Diferente sorte tiveram as palavras pudico e dióspiro. A primeira, sendo grave passou a ser dita como se fosse esdrúxula. Já a segunda, sendo esdrúxula, passou a ser dita como se fosse grave, isto, com claro benefício para a primeira e prejuízo para a segunda. As palavras esdrúxulas têm uma esdrúxula beleza e algumas bem a merecem, como é o caso de pudico. O pudor é uma das grandes conquistas da humanidade a qual, graças a ele, ganhou elegância, delicadeza e sobriedade nos gestos, no rosto, nas palavras ditas e sobretudo nas não ditas. Daí que uma pessoa com esse atributo mereça ser considerada púdica em vez de pudica, ainda que seja esta a correcta. O que raio aconteceu para os dióspiros terem passado a diospiros? Pensemos no ridículo de belas palavras como Diógenes, Andrómeda, Orígenes, Antígona, Penélope, Eutífrone, Eurídice, Édipo, Perséfone, Átila, diâmetro, triângulo, antílope ou ópera, tornadas graves.
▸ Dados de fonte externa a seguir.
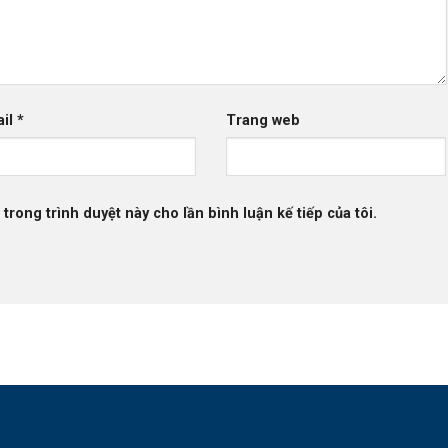
ail
*
Trang web
 trong trình duyệt này cho lần bình luận kế tiếp của tôi.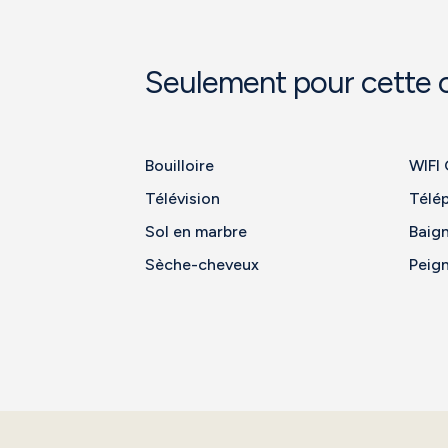
Seulement pour cette
Bouilloire
WIFI 
Télévision
Télé
Sol en marbre
Baig
Sèche-cheveux
Peign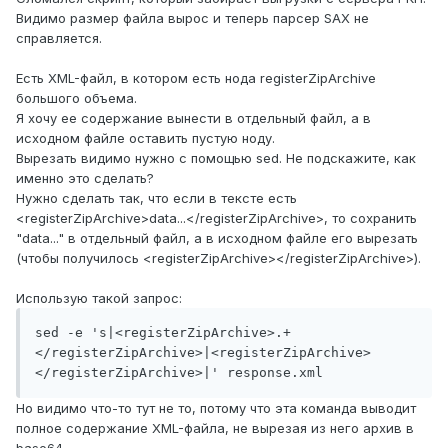
Видимо размер файла вырос и теперь парсер SAX не
справляется.
Есть XML-файл, в котором есть нода registerZipArchive
большого объема.
Я хочу ее содержание вынести в отдельный файл, а в
исходном файле оставить пустую ноду.
Вырезать видимо нужно с помощью sed. Не подскажите, как
именно это сделать?
Нужно сделать так, что если в тексте есть
<registerZipArchive>data...</registerZipArchive>, то сохранить
"data..." в отдельный файл, а в исходном файле его вырезать
(чтобы получилось <registerZipArchive></registerZipArchive>).
Использую такой запрос:
sed -e 's|<registerZipArchive>.+
</registerZipArchive>|<registerZipArchive>
</registerZipArchive>|' response.xml
Но видимо что-то тут не то, потому что эта команда выводит
полное содержание XML-файла, не вырезая из него архив в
Um horror, uma degradação do original. Lembro-me da sensação de estranheza ao ver pela primeira vez a palavra asfódelo. Mas de imediato me rendi à sua beleza fonética. O que seria se, desgraçadamente, a palavra passasse a grave como aconteceu com o dióspiro? Um horror ainda pior. Mantendo-se fiel ao original, continua assim digna de uma pintura de Khnopff ou pré-rafaelita, de um parágrafo de Huysmans, de um verso de Baudelaire, Mallarmé ou Pessanha. Há gente que olha com indiferença, ou mesmo desprezo, para as palavras. O que conta é comer o fruto, querem lá saber como se chama. Não é assim, até por uma questão de respeito para com a dignidade da coisa. A Leonor de Camões, a Beatriz de Dante ou a Simonetta de Botticelli seriam as mesmas com outros nomes, sobretudo horríveis? Não. O que é belo e bom merece uma palavra bela e boa. O que não veio a acontecer com os nossos dióspiros, esse sumptuoso fruto descido ao nível da mais desdourada das vulgaridades.